Living on the edge of the law

During the late 1920s, Prescott “Bud” Cummings arrived in Eastham, aiming to make a living as a turnip farmer. Profit margins were narrow, and it wasn’t long before he turned to the transit of illicit alcohol, or “rum running,” a much more lucrative way to make a living during the era of Prohibition.

Labeled as the “Noble Experiment” by President Herbert Hoover, Prohibition was in effect from January 17, 1920 to December 5, 1933. Thanks to the 18th Amendment, the sale, transport and manufacturing of alcoholic beverages became illegal, but many Cape Codders just couldn’t resist the adventures—or the cash—that smuggling contraband booze could offer.

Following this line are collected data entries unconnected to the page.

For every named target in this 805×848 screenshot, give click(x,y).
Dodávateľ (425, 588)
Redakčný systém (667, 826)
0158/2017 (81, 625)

Cummings was among the more successful rum runners on the Cape. The gig paid him “five dollars for every case that he dropped from the rum runners to the shore,” according to a series of interviews that Don Sparrow conducted with Cummings for the Eastham Historical Society during the 1980s. The 40,000 cases that he brought in added up to $200,000. Manny Zora, a Provincetown rum runner whose adventures are chronicled in his book “The Sea Fox” (co-written with Scott Corbett), had similar success aboard his fishing vessel, Mary Ellen. “I’ve never known a law which was so enthusiastically violated with the possible exception of the 55-mile per hour speed limit,” Sparrow often said of the 18th Amendment.